Verbatim copy without images: return all of the data as it stands.
▼
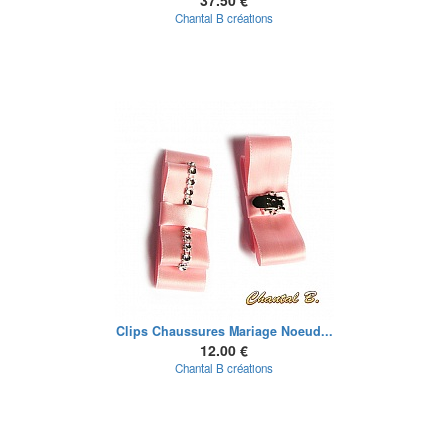
37.50 €
Chantal B créations
Clips Chaussures Mariage Noeud...
12.00 €
Chantal B créations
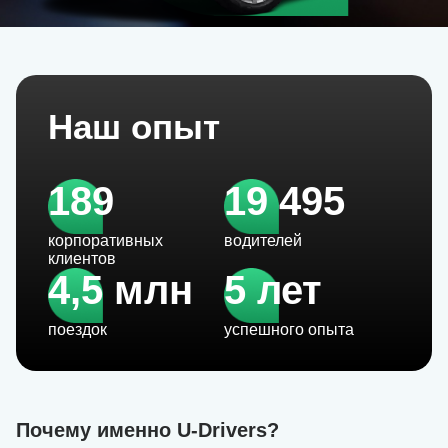
Наш опыт
189
19 495
корпоративных
водителей
клиентов
4,5 млн
5 лет
поездок
успешного опыта
Почему именно U-Drivers?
▲
• [Answer box]
37.50 €
Chantal B créations
Clips Chaussures Mariage Noeud...
12.00 €
Chantal B créations
Наш опыт
189
19 495
корпоративных
водителей
клиентов
4,5 млн
5 лет
поездок
успешного опыта
Почему именно U-Drivers?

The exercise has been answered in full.